▶ Work instructions:
Copy nothing from the entries below except the lines from the one containing "注射器性能测试系列 (136, 988)" through the one containing "新款鲁尔圆锥接头多功能测试仪 (575, 2480)", and copy those exactly.

▶ Records for processing:
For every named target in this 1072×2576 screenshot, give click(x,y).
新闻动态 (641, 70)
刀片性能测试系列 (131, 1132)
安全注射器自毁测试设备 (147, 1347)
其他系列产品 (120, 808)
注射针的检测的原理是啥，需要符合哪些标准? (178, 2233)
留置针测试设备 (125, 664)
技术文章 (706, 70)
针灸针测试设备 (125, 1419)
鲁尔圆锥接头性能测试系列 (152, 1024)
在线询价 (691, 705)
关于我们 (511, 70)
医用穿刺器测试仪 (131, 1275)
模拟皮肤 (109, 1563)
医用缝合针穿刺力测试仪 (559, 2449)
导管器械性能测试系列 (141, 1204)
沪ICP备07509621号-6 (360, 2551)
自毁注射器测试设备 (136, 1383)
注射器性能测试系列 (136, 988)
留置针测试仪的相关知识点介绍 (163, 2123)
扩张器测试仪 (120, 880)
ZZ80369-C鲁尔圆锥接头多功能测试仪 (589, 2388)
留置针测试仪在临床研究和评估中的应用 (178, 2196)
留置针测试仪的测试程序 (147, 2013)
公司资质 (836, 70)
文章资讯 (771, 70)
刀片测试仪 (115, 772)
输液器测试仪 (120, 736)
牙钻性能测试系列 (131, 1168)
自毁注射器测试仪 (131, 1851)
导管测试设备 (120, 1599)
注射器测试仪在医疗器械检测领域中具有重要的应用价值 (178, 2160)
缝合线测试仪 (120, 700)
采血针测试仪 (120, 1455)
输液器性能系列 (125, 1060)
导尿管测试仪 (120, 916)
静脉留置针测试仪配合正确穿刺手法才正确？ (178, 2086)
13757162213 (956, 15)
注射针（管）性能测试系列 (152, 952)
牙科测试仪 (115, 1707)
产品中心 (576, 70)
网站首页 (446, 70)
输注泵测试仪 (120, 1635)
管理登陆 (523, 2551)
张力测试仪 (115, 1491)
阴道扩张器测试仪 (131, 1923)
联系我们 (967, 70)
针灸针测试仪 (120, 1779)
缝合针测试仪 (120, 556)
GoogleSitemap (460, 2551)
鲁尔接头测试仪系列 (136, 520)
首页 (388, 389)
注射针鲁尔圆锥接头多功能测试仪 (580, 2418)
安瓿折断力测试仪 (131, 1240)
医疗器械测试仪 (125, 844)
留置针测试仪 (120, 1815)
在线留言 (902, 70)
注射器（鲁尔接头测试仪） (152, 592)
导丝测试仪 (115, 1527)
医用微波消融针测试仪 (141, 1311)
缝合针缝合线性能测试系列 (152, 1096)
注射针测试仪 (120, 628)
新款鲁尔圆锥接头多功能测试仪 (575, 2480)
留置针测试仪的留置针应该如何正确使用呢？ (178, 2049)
...
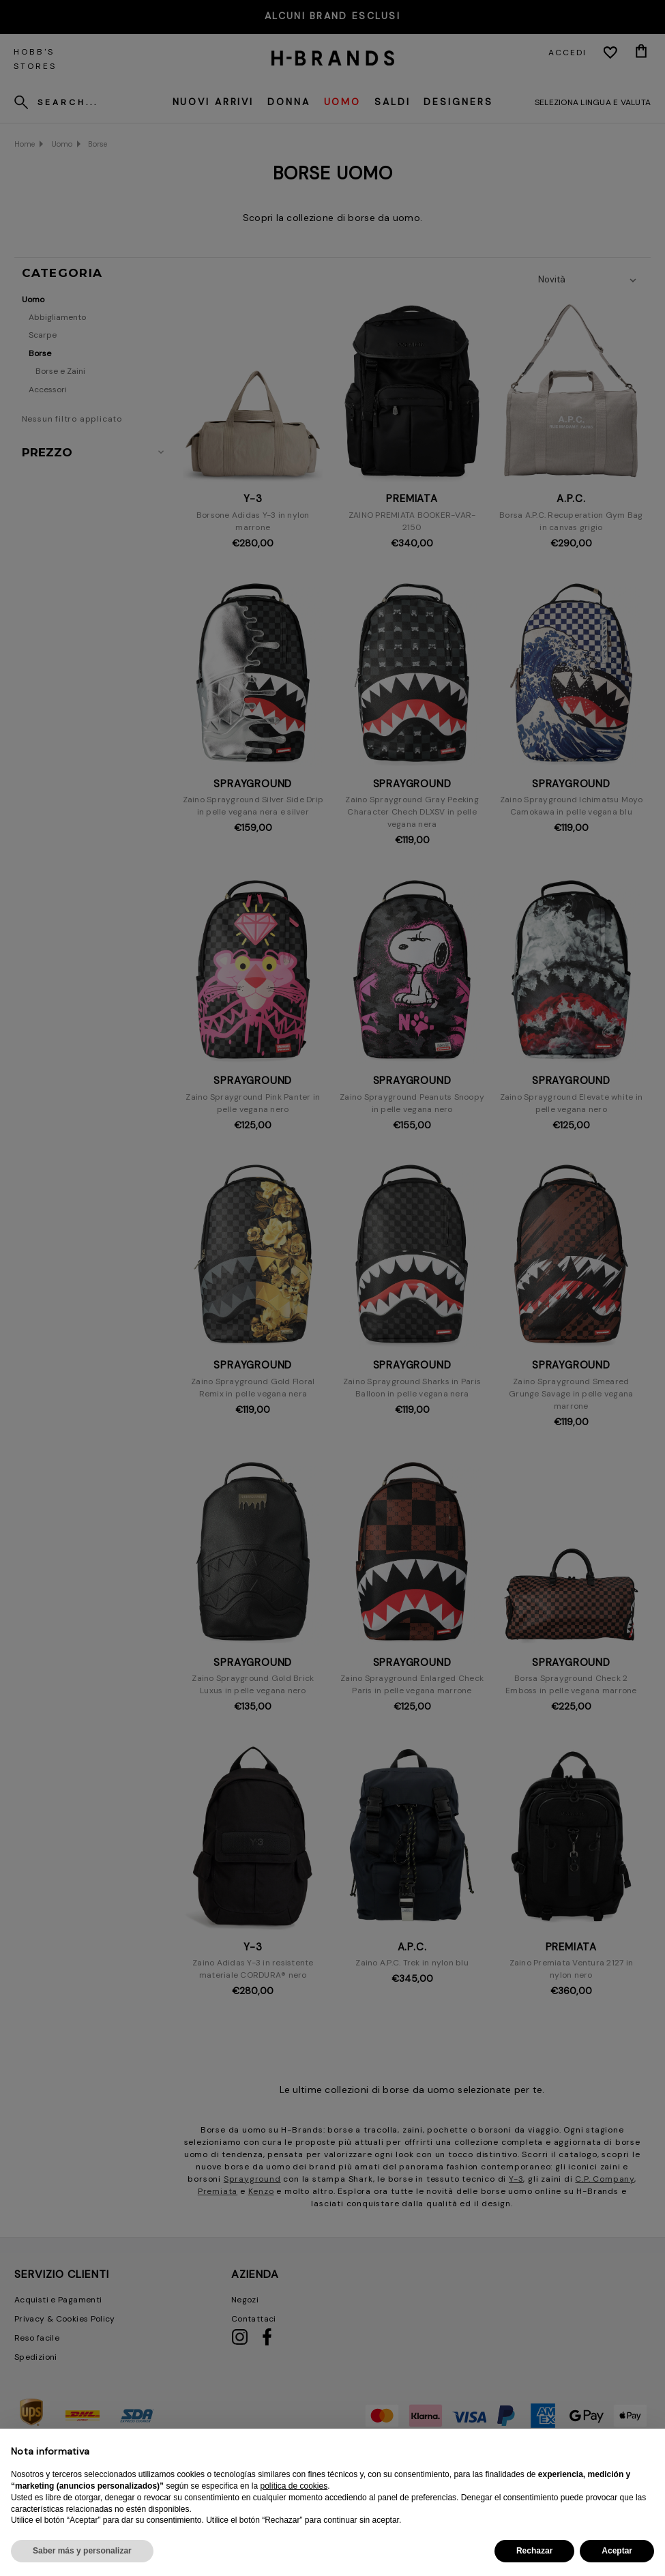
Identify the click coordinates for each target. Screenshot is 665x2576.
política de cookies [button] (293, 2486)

▶ Answer to this task:
注射器性能测试系列 (136, 988)
留置针测试仪的相关知识点介绍 (163, 2123)
扩张器测试仪 (120, 880)
ZZ80369-C鲁尔圆锥接头多功能测试仪 (589, 2388)
留置针测试仪在临床研究和评估中的应用 (178, 2196)
留置针测试仪的测试程序 (147, 2013)
公司资质 (836, 70)
文章资讯 (771, 70)
刀片测试仪 (115, 772)
输液器测试仪 (120, 736)
牙钻性能测试系列 (131, 1168)
自毁注射器测试仪 (131, 1851)
导管测试设备 (120, 1599)
注射器测试仪在医疗器械检测领域中具有重要的应用价值 (178, 2160)
缝合线测试仪 (120, 700)
采血针测试仪 (120, 1455)
输液器性能系列 (125, 1060)
导尿管测试仪 (120, 916)
静脉留置针测试仪配合正确穿刺手法才正确？ (178, 2086)
13757162213 (956, 15)
注射针（管）性能测试系列 (152, 952)
牙科测试仪 (115, 1707)
产品中心 (576, 70)
网站首页 (446, 70)
输注泵测试仪 (120, 1635)
管理登陆 (523, 2551)
张力测试仪 (115, 1491)
阴道扩张器测试仪 (131, 1923)
联系我们 (967, 70)
针灸针测试仪 (120, 1779)
缝合针测试仪 (120, 556)
GoogleSitemap (460, 2551)
鲁尔接头测试仪系列 (136, 520)
首页 (388, 389)
注射针鲁尔圆锥接头多功能测试仪 (580, 2418)
安瓿折断力测试仪 (131, 1240)
医疗器械测试仪 (125, 844)
留置针测试仪 (120, 1815)
在线留言 (902, 70)
注射器（鲁尔接头测试仪） (152, 592)
导丝测试仪 (115, 1527)
医用微波消融针测试仪 (141, 1311)
缝合针缝合线性能测试系列 (152, 1096)
注射针测试仪 (120, 628)
新款鲁尔圆锥接头多功能测试仪 (575, 2480)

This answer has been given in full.